T-2 toxin induces cytotoxicity and disrupts tight junction barrier in SerW3 cells

KARACAOĞLU E., SELMANOĞLU G.

ENVIRONMENTAL TOXICOLOGY AND PHARMACOLOGY, cilt.56, ss.259-267, 2017 (SCI-Expanded) identifier identifier identifier

  • Yayın Türü: Makale / Tam Makale
  • Cilt numarası: 56
  • Basım Tarihi: 2017
  • Doi Numarası: 10.1016/j.etap.2017.10.005
  • Dergi Adı: ENVIRONMENTAL TOXICOLOGY AND PHARMACOLOGY
  • Derginin Tarandığı İndeksler: Science Citation Index Expanded (SCI-EXPANDED), Scopus
  • Sayfa Sayıları: ss.259-267
  • Anahtar Kelimeler: Cytotoxicity, N-cadherin, Occludin, Sertoli cell barrier, TEER, T-2 toxin, BLOOD-TESTIS BARRIER, OVARIAN GRANULOSA-CELLS, METABOLITE HT-2 TOXIN, IN-VITRO, PROTEIN-SYNTHESIS, CADMIUM CHLORIDE, SERTOLI-CELLS, LEYDIG-CELLS, VERO CELLS, TOXICITY
  • Hacettepe Üniversitesi Adresli: Evet

Özet

T-2 toxin, which is produced in grain and grain products as a secondary metabolite by Fusarium species, is also potentially dangerous for human health.
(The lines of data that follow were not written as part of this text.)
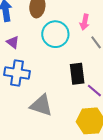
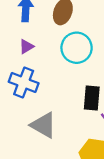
purple triangle: (13, 42) -> (26, 47), turned 40

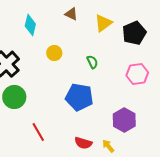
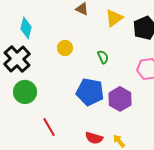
cyan diamond: (30, 25) -> (26, 28), moved
purple hexagon: (124, 120) -> (120, 99), moved

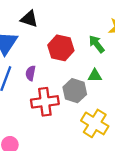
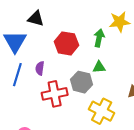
green arrow: (97, 44) -> (99, 38), turned 54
Up to date, no study was reported the cytotoxicity of T-2 toxin on SerW3 cells in the perspective of junctional barriers. This study focused on revealing the cytotoxic effects of T-2 on Sertoli cells associated with cell junctional barriers. In the present study, SerW3 cells were exposed to T-2 toxin at 12, 120 and 1200 ng/ml doses for 24 and 48 h. Cytotoxicity tests including cell viability (MTT), lactate dehydrogenase (LDH) cytotoxicity test and trypan blue exclusion assay were performed. Occludin, ZO-1, N-cadherin and beta-catenin were immunolabelled, expressions of occludin and N-cadherin were determined by western blotting. SerW3 cell barrier integrity was measured by transepithelial electrical resistance (TEER). Cytotoxicity caused by T-2 toxin increased in a dose dependent manner, expressions of proteins and TEER measurement decreased. This study may underlie the early targets of T-2 toxin on SerW3 cells mimicking blood testis barrier in vitro.